If the breeze was right, we could hear the lion at the Audubon Zoo roar in the early morning through our bedroom window and the soothing hum of the trolley on St. Charles Avenue just a half block away. Our first child was born in a hospital on the levee.
When we left for higher ground in Colorado after just four years, I wept. There were all the standard reasons that our colleagues used when they decided to leave – the schools, the crime, the heat. But I had come to love New Orleans, a tired old city so poor yet so rich in charm and culture.
A year after Katrina, it is shocking to still see widespread devastation. Up and down the streets there is no one, just piles of garbage and debris. Here and there a lonely FEMA trailer sits where someone is making an effort, likely on their own dime. The water did not discriminate. In the very poorest areas and the affluent, the mold grows just as thick.
After gorging ourselves on beignets one morning, we stopped at the Tourist Booth outside the Café du Monde. The greeter said she had left on Aug. 29, 2005, thinking she would be gone for three or four days. It was eight months.
To add insult to injury, her home was slammed by an oil spill, which coated her house and yard with mixed crude. Nothing remains of her belongings, and she still doesn’t know about the status of her house.
We mentioned we were in town for an EPA conference and she asked if we knew whom to call to find out if it would ever be safe for children to play in the yards in her neighborhood. She said she thought the people from the EPA were good people, that they really care – but “those FEMA people … .” She left the sentence for us to finish. She had been studying the jobs section of the Times Picayune when we walked up. At 76, she needs to work more hours.

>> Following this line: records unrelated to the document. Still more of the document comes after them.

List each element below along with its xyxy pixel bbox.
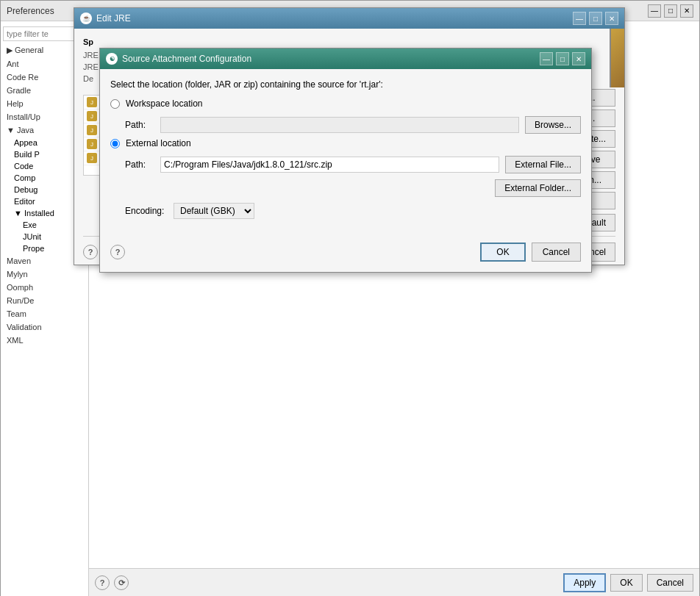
- preferences-help2-btn[interactable]: ⟳: [114, 575, 129, 590]
- sidebar-item-team[interactable]: Team: [1, 307, 88, 320]
- edit-jre-icon: ☕: [80, 12, 92, 24]
- preferences-help-btn[interactable]: ?: [95, 575, 110, 590]
- pref-minimize-btn[interactable]: —: [648, 4, 661, 18]
- external-path-label: Path:: [125, 159, 154, 170]
- preferences-ok-btn[interactable]: OK: [610, 574, 642, 592]
- sidebar-item-run[interactable]: Run/De: [1, 294, 88, 307]
- preferences-apply-btn[interactable]: Apply: [563, 573, 606, 592]
- pref-close-btn[interactable]: ✕: [680, 4, 693, 18]
- jar-icon: J: [87, 125, 97, 135]
- source-ok-btn[interactable]: OK: [480, 243, 525, 262]
- source-footer-buttons: OK Cancel: [480, 243, 581, 262]
- source-dialog-title: Source Attachment Configuration: [122, 54, 540, 64]
- edit-jre-titlebar: ☕ Edit JRE — □ ✕: [74, 8, 624, 29]
- edit-jre-title: Edit JRE: [96, 13, 573, 24]
- external-path-row: Path: External File...: [125, 156, 581, 173]
- external-label: External location: [126, 138, 191, 148]
- sidebar-item-validation[interactable]: Validation: [1, 320, 88, 334]
- encoding-select[interactable]: Default (GBK): [174, 203, 254, 219]
- external-location-row: External location: [110, 138, 581, 148]
- jar-icon: J: [87, 111, 97, 121]
- source-dialog-titlebar: ☯ Source Attachment Configuration — □ ✕: [100, 49, 591, 69]
- edit-jre-help-btn[interactable]: ?: [83, 245, 98, 259]
- preferences-titlebar-controls: — □ ✕: [648, 4, 693, 18]
- source-dialog-icon: ☯: [106, 53, 118, 65]
- edit-jre-minimize-btn[interactable]: —: [573, 12, 586, 25]
- edit-jre-titlebar-controls: — □ ✕: [573, 12, 618, 25]
- workspace-location-row: Workspace location: [110, 98, 581, 109]
- source-cancel-btn[interactable]: Cancel: [532, 243, 581, 262]
- workspace-path-label: Path:: [125, 120, 154, 130]
- notebook-decoration: [610, 29, 624, 87]
- jre-def-row: Sp: [83, 37, 615, 46]
- source-dialog-body: Select the location (folder, JAR or zip)…: [100, 69, 591, 237]
- workspace-label: Workspace location: [126, 98, 203, 109]
- source-attachment-dialog: ☯ Source Attachment Configuration — □ ✕ …: [99, 48, 592, 273]
- edit-jre-maximize-btn[interactable]: □: [589, 12, 602, 25]
- sidebar-item-mylyn[interactable]: Mylyn: [1, 268, 88, 281]
- edit-jre-close-btn[interactable]: ✕: [605, 12, 618, 25]
- jar-icon: J: [87, 153, 97, 163]
- external-file-btn[interactable]: External File...: [505, 156, 581, 173]
- source-help-btn[interactable]: ?: [110, 245, 125, 259]
- preferences-cancel-btn[interactable]: Cancel: [647, 574, 693, 592]
- external-folder-row: External Folder...: [110, 179, 581, 197]
- external-radio[interactable]: [110, 139, 120, 148]
- workspace-path-input[interactable]: [160, 117, 519, 133]
- external-folder-btn[interactable]: External Folder...: [495, 179, 581, 197]
- sidebar-item-xml[interactable]: XML: [1, 334, 88, 347]
- encoding-label: Encoding:: [125, 206, 168, 216]
- source-dialog-controls: — □ ✕: [540, 52, 585, 65]
- preferences-bottom-bar: ? ⟳ Apply OK Cancel: [89, 568, 699, 596]
- sidebar-item-oomph[interactable]: Oomph: [1, 281, 88, 294]
- encoding-row: Encoding: Default (GBK): [125, 203, 581, 219]
- pref-maximize-btn[interactable]: □: [664, 4, 677, 18]
- source-dialog-footer: ? OK Cancel: [100, 237, 591, 272]
- external-path-input[interactable]: [160, 157, 499, 173]
- jar-icon: J: [87, 97, 97, 107]
- workspace-path-row: Path: Browse...: [125, 116, 581, 134]
- workspace-radio[interactable]: [110, 99, 120, 109]
- jre-sp-label: Sp: [83, 37, 93, 46]
- jar-icon: J: [87, 139, 97, 149]
- source-description: Select the location (folder, JAR or zip)…: [110, 79, 581, 90]
- source-maximize-btn[interactable]: □: [556, 52, 569, 65]
- source-close-btn[interactable]: ✕: [572, 52, 585, 65]
- workspace-browse-btn[interactable]: Browse...: [525, 116, 581, 134]
- source-minimize-btn[interactable]: —: [540, 52, 553, 65]
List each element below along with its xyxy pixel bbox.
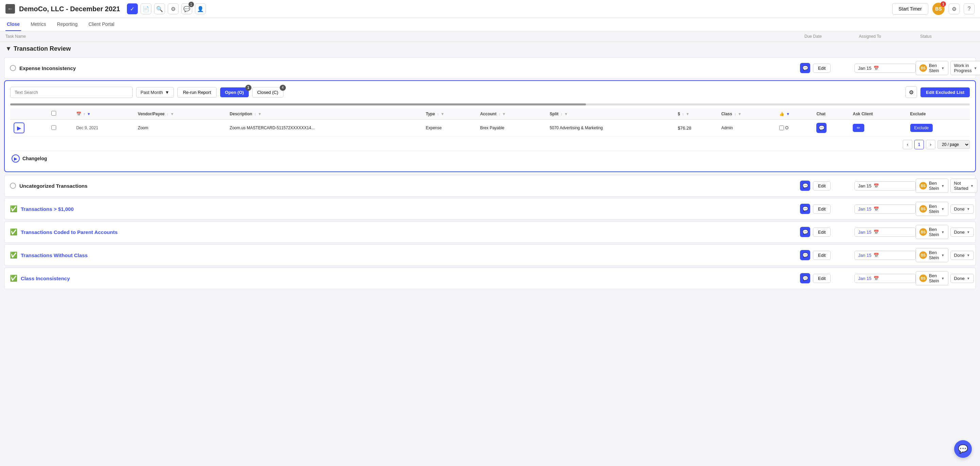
search-input[interactable] [10, 87, 133, 98]
task-name-1000[interactable]: Transactions > $1,000 [21, 206, 74, 212]
closed-tab-button[interactable]: Closed (C) 4 [252, 87, 283, 98]
prev-page-button[interactable]: ‹ [903, 140, 912, 150]
assignee-select-1000[interactable]: BS Ben Stein ▼ [916, 202, 948, 216]
edit-button[interactable]: Edit [813, 64, 830, 73]
row-description-cell: Zoom.us MASTERCARD-511572XXXXXX14... [226, 120, 422, 137]
col-task-name: Task Name [5, 34, 804, 39]
status-select-done-parent[interactable]: Done ▼ [950, 227, 974, 237]
checkmark-icon-btn[interactable]: ✓ [127, 3, 138, 14]
desc-filter-icon[interactable]: ▼ [258, 112, 262, 116]
date-filter-icon[interactable]: ▼ [87, 112, 91, 116]
comment-btn-1000[interactable]: 💬 [800, 204, 810, 214]
class-sort-icon[interactable]: ↕ [734, 112, 736, 116]
assignee-select-classinconsistency[interactable]: BS Ben Stein ▼ [916, 271, 948, 285]
edit-btn-class[interactable]: Edit [813, 251, 830, 260]
due-date-uncategorized[interactable]: Jan 15 📅 [854, 181, 916, 191]
person-icon-btn[interactable]: 👤 [195, 3, 206, 14]
help-icon-btn[interactable]: ? [964, 3, 975, 14]
open-tab-button[interactable]: Open (O) 1 [220, 87, 249, 97]
due-date-classinconsistency[interactable]: Jan 15 📅 [854, 274, 916, 283]
assignee-select-parent[interactable]: BS Ben Stein ▼ [916, 225, 948, 239]
page-size-select[interactable]: 20 / page 50 / page 100 / page [937, 140, 970, 149]
status-select-done-1000[interactable]: Done ▼ [950, 204, 974, 214]
assignee-select-uncategorized[interactable]: BS Ben Stein ▼ [916, 178, 948, 193]
assignee-chevron-class: ▼ [941, 253, 945, 257]
ask-client-button[interactable]: ✏ [853, 124, 864, 132]
comment-btn-class[interactable]: 💬 [800, 250, 810, 260]
row-chat-button[interactable]: 💬 [816, 123, 827, 133]
vendor-filter-icon[interactable]: ▼ [170, 112, 174, 116]
edit-btn-classinconsistency[interactable]: Edit [813, 274, 830, 283]
rerun-report-button[interactable]: Re-run Report [177, 87, 217, 98]
search-icon-btn[interactable]: 🔍 [154, 3, 165, 14]
edit-btn-1000[interactable]: Edit [813, 204, 830, 214]
edit-excluded-list-button[interactable]: Edit Excluded List [920, 87, 970, 97]
due-date-parent[interactable]: Jan 15 📅 [854, 227, 916, 237]
edit-btn-uncategorized[interactable]: Edit [813, 181, 830, 191]
table-settings-button[interactable]: ⚙ [905, 86, 917, 98]
assignee-select[interactable]: BS Ben Stein ▼ [916, 61, 948, 75]
due-date-1000[interactable]: Jan 15 📅 [854, 204, 916, 214]
task-radio[interactable] [10, 65, 16, 71]
due-date-field[interactable]: Jan 15 📅 [854, 64, 916, 73]
gear-icon-btn[interactable]: ⚙ [168, 3, 179, 14]
vote-filter-icon[interactable]: ▼ [786, 112, 790, 116]
settings-icon-btn[interactable]: ⚙ [949, 3, 959, 14]
date-sort-icon[interactable]: ↑ [83, 112, 85, 116]
status-select-done-classinconsistency[interactable]: Done ▼ [950, 274, 974, 283]
page-1-button[interactable]: 1 [914, 140, 924, 150]
chat-icon-btn[interactable]: 💬 1 [181, 3, 192, 14]
amount-filter-icon[interactable]: ▼ [686, 112, 689, 116]
vendor-sort-icon[interactable]: ↕ [167, 112, 169, 116]
type-sort-icon[interactable]: ↕ [437, 112, 439, 116]
task-name-class[interactable]: Transactions Without Class [21, 252, 88, 258]
row-checkbox[interactable] [51, 125, 56, 130]
transactions-parent-row: ✅ Transactions Coded to Parent Accounts … [4, 221, 976, 243]
task-actions-class: 💬 Edit [800, 250, 854, 260]
section-chevron-icon[interactable]: ▼ [5, 45, 11, 52]
comment-btn-parent[interactable]: 💬 [800, 227, 810, 237]
account-sort-icon[interactable]: ↕ [498, 112, 500, 116]
desc-sort-icon[interactable]: ↕ [254, 112, 256, 116]
edit-btn-parent[interactable]: Edit [813, 227, 830, 237]
assignee-select-class[interactable]: BS Ben Stein ▼ [916, 248, 948, 262]
split-filter-icon[interactable]: ▼ [564, 112, 568, 116]
task-actions-classinconsistency: 💬 Edit [800, 273, 854, 283]
tab-metrics[interactable]: Metrics [29, 18, 47, 31]
tab-client-portal[interactable]: Client Portal [87, 18, 116, 31]
task-name-classinconsistency[interactable]: Class Inconsistency [21, 275, 70, 281]
next-page-button[interactable]: › [926, 140, 935, 150]
class-filter-icon[interactable]: ▼ [738, 112, 741, 116]
comment-btn-classinconsistency[interactable]: 💬 [800, 273, 810, 283]
changelog-row[interactable]: ▶ Changelog [10, 151, 970, 166]
uncategorized-radio[interactable] [10, 183, 16, 189]
vote-checkbox[interactable] [779, 126, 784, 130]
assignee-name-uncategorized: Ben Stein [929, 181, 939, 191]
type-filter-icon[interactable]: ▼ [441, 112, 444, 116]
start-timer-button[interactable]: Start Timer [892, 3, 928, 14]
period-select[interactable]: Past Month ▼ [136, 87, 174, 98]
green-check-class: ✅ [10, 251, 18, 259]
tab-reporting[interactable]: Reporting [56, 18, 79, 31]
amount-sort-icon[interactable]: ↕ [682, 112, 684, 116]
vote-value: O [785, 126, 788, 130]
tab-close[interactable]: Close [5, 18, 21, 31]
status-select-wip[interactable]: Work in Progress ▼ [950, 61, 980, 75]
comment-btn-uncategorized[interactable]: 💬 [800, 181, 810, 191]
select-all-checkbox[interactable] [51, 111, 56, 116]
split-sort-icon[interactable]: ↕ [561, 112, 563, 116]
row-expand-button[interactable]: ▶ [14, 122, 24, 134]
task-name-parent[interactable]: Transactions Coded to Parent Accounts [21, 229, 118, 235]
status-select-done-class[interactable]: Done ▼ [950, 251, 974, 260]
status-select-not-started[interactable]: Not Started ▼ [950, 178, 978, 193]
document-icon-btn[interactable]: 📄 [140, 3, 151, 14]
back-button[interactable]: ← [5, 4, 15, 14]
scroll-thumb[interactable] [10, 103, 586, 105]
company-title: DemoCo, LLC - December 2021 [19, 5, 120, 13]
status-chevron-icon: ▼ [974, 66, 977, 70]
calendar-icon: 📅 [873, 66, 879, 71]
comment-button[interactable]: 💬 [800, 63, 810, 73]
due-date-class[interactable]: Jan 15 📅 [854, 251, 916, 260]
exclude-button[interactable]: Exclude [910, 124, 933, 132]
account-filter-icon[interactable]: ▼ [502, 112, 506, 116]
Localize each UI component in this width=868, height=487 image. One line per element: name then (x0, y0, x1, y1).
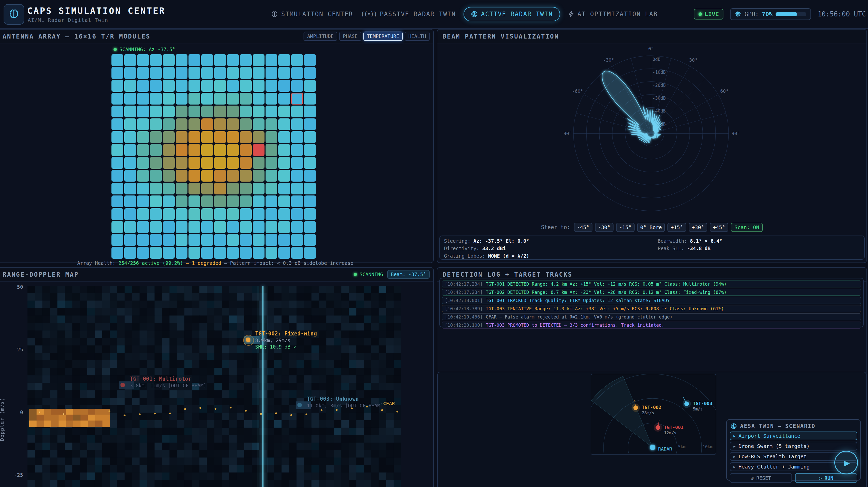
tr-module-cell[interactable] (278, 195, 290, 207)
tr-module-cell[interactable] (304, 54, 316, 66)
tr-module-cell[interactable] (304, 183, 316, 194)
tr-module-cell[interactable] (291, 247, 303, 258)
tr-module-cell[interactable] (291, 105, 303, 117)
tr-module-cell[interactable] (150, 221, 162, 233)
tr-module-cell[interactable] (214, 131, 226, 143)
tr-module-cell[interactable] (304, 208, 316, 220)
tr-module-cell[interactable] (240, 93, 252, 104)
tr-module-cell[interactable] (291, 54, 303, 66)
tr-module-cell[interactable] (266, 67, 277, 79)
tr-module-cell[interactable] (163, 234, 175, 246)
tr-module-cell[interactable] (214, 105, 226, 117)
tr-module-cell[interactable] (253, 247, 265, 258)
tr-module-cell[interactable] (227, 170, 239, 182)
tr-module-cell[interactable] (124, 118, 136, 130)
run-button[interactable]: ▷ RUN (795, 473, 857, 483)
nav-item-passive-radar-twin[interactable]: ((•))PASSIVE RADAR TWIN (361, 10, 456, 18)
tr-module-cell[interactable] (253, 131, 265, 143)
tr-module-cell[interactable] (266, 118, 277, 130)
tr-module-cell[interactable] (202, 93, 213, 104)
tr-module-cell[interactable] (150, 118, 162, 130)
tr-module-cell[interactable] (202, 234, 213, 246)
tr-module-cell[interactable] (112, 105, 123, 117)
tr-module-cell[interactable] (176, 131, 187, 143)
tr-module-cell[interactable] (176, 247, 187, 258)
tr-module-cell[interactable] (291, 170, 303, 182)
tr-module-cell[interactable] (188, 183, 200, 194)
tr-module-cell[interactable] (214, 67, 226, 79)
tr-module-cell[interactable] (240, 234, 252, 246)
tr-module-cell[interactable] (124, 170, 136, 182)
tr-module-cell[interactable] (253, 208, 265, 220)
scenario-item-drone-swarm-5-targets-[interactable]: ▶Drone Swarm (5 targets) (730, 442, 857, 451)
tr-module-cell[interactable] (253, 80, 265, 92)
tr-module-cell[interactable] (266, 195, 277, 207)
tr-module-cell[interactable] (240, 131, 252, 143)
tr-module-cell[interactable] (304, 157, 316, 169)
tr-module-cell[interactable] (253, 54, 265, 66)
tr-module-cell[interactable] (266, 183, 277, 194)
tr-module-cell[interactable] (112, 144, 123, 156)
steer-button--45[interactable]: -45° (574, 223, 592, 232)
tr-module-cell[interactable] (202, 118, 213, 130)
tr-module-cell[interactable] (163, 118, 175, 130)
tr-module-cell[interactable] (188, 118, 200, 130)
tr-module-cell[interactable] (214, 80, 226, 92)
tr-module-cell[interactable] (137, 67, 149, 79)
tr-module-cell[interactable] (163, 170, 175, 182)
tr-module-cell[interactable] (137, 93, 149, 104)
play-fab-button[interactable]: ▶ (834, 451, 858, 475)
tr-module-cell[interactable] (163, 80, 175, 92)
tr-module-cell[interactable] (137, 170, 149, 182)
tr-module-cell[interactable] (163, 221, 175, 233)
tr-module-cell[interactable] (304, 80, 316, 92)
tr-module-cell[interactable] (188, 54, 200, 66)
tr-module-cell[interactable] (304, 105, 316, 117)
tr-module-cell[interactable] (291, 67, 303, 79)
tr-module-cell[interactable] (150, 157, 162, 169)
steer-button--30[interactable]: -30° (595, 223, 614, 232)
tr-module-cell[interactable] (214, 183, 226, 194)
tr-module-cell[interactable] (253, 234, 265, 246)
tr-module-cell[interactable] (176, 118, 187, 130)
tr-module-cell[interactable] (304, 170, 316, 182)
tr-module-cell[interactable] (240, 247, 252, 258)
tr-module-cell[interactable] (291, 144, 303, 156)
tr-module-cell[interactable] (227, 144, 239, 156)
tab-amplitude[interactable]: AMPLITUDE (304, 32, 337, 41)
tr-module-cell[interactable] (202, 221, 213, 233)
tr-module-cell[interactable] (240, 208, 252, 220)
tr-module-cell[interactable] (188, 247, 200, 258)
steer-button-0Bore[interactable]: 0° Bore (637, 223, 665, 232)
tr-module-cell[interactable] (150, 183, 162, 194)
tr-module-cell[interactable] (176, 234, 187, 246)
tr-module-cell[interactable] (124, 183, 136, 194)
tr-module-cell[interactable] (227, 118, 239, 130)
tr-module-cell[interactable] (304, 144, 316, 156)
tr-module-cell[interactable] (124, 195, 136, 207)
tr-module-cell[interactable] (278, 221, 290, 233)
steer-button-+45[interactable]: +45° (710, 223, 728, 232)
tr-module-cell[interactable] (124, 144, 136, 156)
tr-module-cell[interactable] (291, 221, 303, 233)
tr-module-cell[interactable] (188, 234, 200, 246)
tr-module-cell[interactable] (227, 195, 239, 207)
tr-module-cell[interactable] (188, 93, 200, 104)
nav-item-simulation-center[interactable]: SIMULATION CENTER (271, 10, 353, 18)
tr-module-cell[interactable] (202, 157, 213, 169)
tr-module-cell[interactable] (291, 157, 303, 169)
tr-module-cell[interactable] (278, 54, 290, 66)
tr-module-cell[interactable] (214, 93, 226, 104)
tr-module-cell[interactable] (150, 67, 162, 79)
tr-module-cell[interactable] (188, 195, 200, 207)
steer-button-+15[interactable]: +15° (668, 223, 686, 232)
tr-module-cell[interactable] (176, 208, 187, 220)
tr-module-cell[interactable] (240, 118, 252, 130)
tr-module-cell[interactable] (163, 144, 175, 156)
tr-module-cell[interactable] (137, 195, 149, 207)
tr-module-cell[interactable] (202, 131, 213, 143)
tr-module-cell[interactable] (137, 144, 149, 156)
tr-module-cell[interactable] (253, 118, 265, 130)
tr-module-cell[interactable] (253, 93, 265, 104)
tr-module-cell[interactable] (304, 93, 316, 104)
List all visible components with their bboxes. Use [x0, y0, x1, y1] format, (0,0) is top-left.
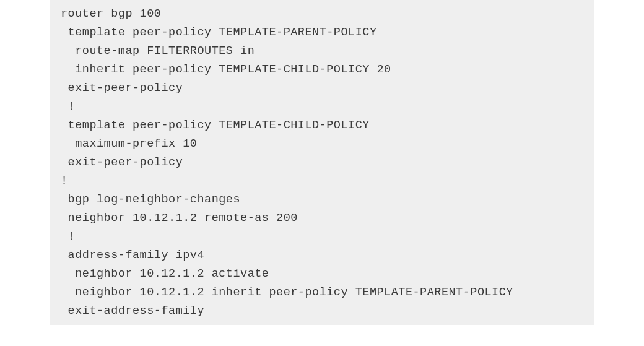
- code-line: router bgp 100: [61, 5, 583, 24]
- code-line: neighbor 10.12.1.2 remote-as 200: [61, 209, 583, 228]
- code-line: inherit peer-policy TEMPLATE-CHILD-POLIC…: [61, 61, 583, 79]
- code-line: template peer-policy TEMPLATE-CHILD-POLI…: [61, 116, 583, 135]
- config-code-block: router bgp 100 template peer-policy TEMP…: [50, 0, 594, 325]
- code-line: !: [61, 228, 583, 246]
- code-line: template peer-policy TEMPLATE-PARENT-POL…: [61, 24, 583, 42]
- code-line: exit-address-family: [61, 302, 583, 321]
- code-line: exit-peer-policy: [61, 79, 583, 98]
- code-line: bgp log-neighbor-changes: [61, 191, 583, 209]
- code-line: !: [61, 172, 583, 191]
- code-line: maximum-prefix 10: [61, 135, 583, 154]
- code-line: address-family ipv4: [61, 246, 583, 265]
- code-line: route-map FILTERROUTES in: [61, 42, 583, 61]
- code-line: neighbor 10.12.1.2 inherit peer-policy T…: [61, 283, 583, 302]
- code-line: !: [61, 98, 583, 116]
- code-line: exit-peer-policy: [61, 154, 583, 172]
- code-line: neighbor 10.12.1.2 activate: [61, 265, 583, 283]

“When did you reopen?” we asked many people. Out poured the stories. People were starved to tell stories that were hard to fathom. A shopkeeper at the Riverwalk told us that her hairdresser’s house was “lost.” So many of them were, I said. No, you don’t understand. She can’t find her house and until the insurance company can determine whether it was destroyed by water or by wind, they won’t settle up. They’re good people, she added, and they’re rebuilding on their own dime. Her husband works at Walgreens.
Rose is 86. Her home, five blocks from the 17th Street Canal breach, had more than 9 feet of floodwater. She’s alone but has already returned, having paid for reconstruction herself. She’s the only person around for several blocks. Friends of ours stop in to check on her from time to time. Katrina continues to claim victims as the elderly eventually just give up, unable to cope with their loss. Thankfully, Rose is independent and determined.
The nation moved on to the next crisis and the next, and New Orleans waits. In spite of an inadequate and excruciatingly slow federal response, I have confidence that the city will heal, one person at a time. The image that most vividly defined Katrina for the world was the heart-wrenching misery we all witnessed at the Superdome, live and in high definition.
Fittingly, our last picture of the city was of a work crew tethered to the center of the dome painting the roof yellow. Below them a huge banner announced, “We’re Back – Opening Game September 25th – GO SAINTS.” Garbage and mold be damned. How ’bout dem Saints?
Barbara O’Grady is a Littleton writer.